Their Tri-Axis Model creates a simple yet powerful framework for evaluating laws, policies, and actions against the needs of both people and the planet.
By holding governments and corporations to account through this lens, the Eco-Social Assembly offers a practical pathway toward just, sustainable futures.
They joined Media Revolution because the dominant media often narrows the debate to short-term profit and politics — instead of the ethical, ecological, and social balance humanity urgently needs.
The Climate Emergency Centres (CECs) are transforming empty buildings into vibrant, community-run hubs across the UK.
Each centre is a self-funding, inspirational space where local people, grassroots groups, and campaigners can come together to share skills, ideas, and resources in the face of climate and social crises.
From food co-ops to climate cafés, CECs offer places of resilience and connection, building the networks we’ll all need to weather the storms ahead.
The network of Climate Emergency Centres is growing and well connected.”By creating a network of centres in cities across the UK, we aim to share resources, skills, and ideas to strengthen resilience and adapt to social and environmental challenges”.
They joined Media Revolution because the media too often frames community responses as fringe or irrelevant — CECs know the truth: people everywhere are building the future from the ground up.
CEC were kind enough to host Liz from Media Revolution to present a webinar to their network in July 2025.
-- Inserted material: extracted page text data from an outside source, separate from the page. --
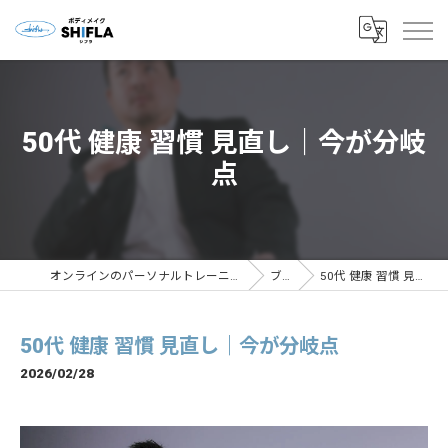
50代 健康 習慣 見直し｜今が分岐
点
オンラインのパーソナルトレーニングならボディメイクSHIFLA
ブログ
50代 健康 習慣 見直し｜今が分岐点
50代 健康 習慣 見直し｜今が分岐点
2026/02/28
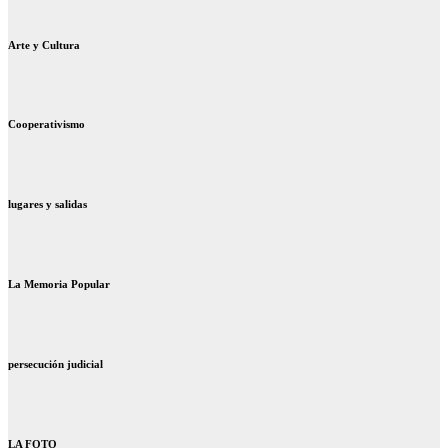
Arte y Cultura
Cooperativismo
lugares y salidas
La Memoria Popular
persecución judicial
LA FOTO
They bring together people, organisations, and campaigns around a shared vision: a world where human culture thrives in harmony with the living systems of Earth.
With resources, research, and tools for connection, The Planet Project works to reach tipping points of awareness and participation that can shift the trajectory of humanity. Their mission is nothing less than to help co-create a planetary culture rooted in cooperation and care.
They joined Media Revolution because a planetary shift cannot happen without transforming how stories are told.
Just Stop Oil was a highly effective nonviolent civil resistance campaign demanding that the UK government immediately halt all new oil, gas, and coal projects.
Known for bold, high-profile actions that forced the climate crisis into public consciousness, Just Stop Oil made sure the scale of the emergency could not be ignored.
Though they might have “hung up their high-vis,” they remain active in supporting court cases faced by activists, while staying deeply connected across the direct action space.
Their website calls out “Media shifting blame from their mates on mega yachts to the people in small boats”.
Their influence continues to ripple through movements and strategies for climate justice.
Just Stop Oil joined Media Revolution because the climate crisis is also a media crisis — too often downplayed, distorted, or ignored – and the activists who work tirelessly to raise awareness of this existential threat get treated as extremists by malignant media.
Just Stop Oil knows that without honest reporting, society cannot make the choices needed to secure a liveable future.
We thank Just Stop Oil for their support – and look forward to working with them for Media Liberation Day and beyond.